*What to work on*
Please give back only the lines below from the one containing "FUNCIONA NO PC?" to the one containing "aposta. Não há", each repeated word for word, both ends included.

Collected data:
··········

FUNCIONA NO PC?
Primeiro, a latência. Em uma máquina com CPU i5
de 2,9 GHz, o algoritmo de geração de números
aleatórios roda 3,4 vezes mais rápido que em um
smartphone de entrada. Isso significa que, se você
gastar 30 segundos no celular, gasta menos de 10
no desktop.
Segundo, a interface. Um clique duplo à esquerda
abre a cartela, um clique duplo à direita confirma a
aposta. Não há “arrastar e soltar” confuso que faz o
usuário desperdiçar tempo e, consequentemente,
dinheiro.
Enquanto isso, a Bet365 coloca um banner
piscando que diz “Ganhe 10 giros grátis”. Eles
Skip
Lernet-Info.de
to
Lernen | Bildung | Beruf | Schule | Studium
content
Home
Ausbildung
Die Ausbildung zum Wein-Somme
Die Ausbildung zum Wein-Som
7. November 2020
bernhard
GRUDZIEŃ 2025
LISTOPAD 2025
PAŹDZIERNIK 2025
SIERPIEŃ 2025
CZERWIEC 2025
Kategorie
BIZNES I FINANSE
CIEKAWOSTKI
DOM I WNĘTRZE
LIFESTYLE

··········

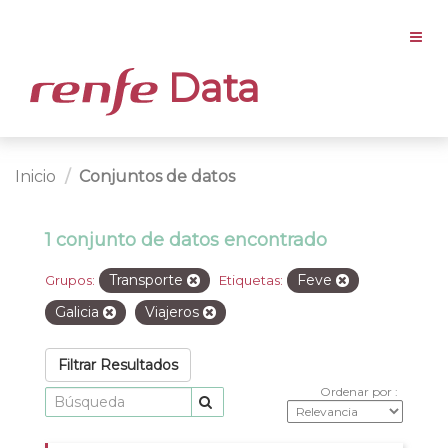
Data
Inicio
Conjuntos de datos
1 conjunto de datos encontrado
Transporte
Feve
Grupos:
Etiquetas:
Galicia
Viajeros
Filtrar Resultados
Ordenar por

··········

*Output of the exercise*
FUNCIONA NO PC?
Primeiro, a latência. Em uma máquina com CPU i5
de 2,9 GHz, o algoritmo de geração de números
aleatórios roda 3,4 vezes mais rápido que em um
smartphone de entrada. Isso significa que, se você
gastar 30 segundos no celular, gasta menos de 10
no desktop.
Segundo, a interface. Um clique duplo à esquerda
abre a cartela, um clique duplo à direita confirma a
aposta. Não há “arrastar e soltar” confuso que faz o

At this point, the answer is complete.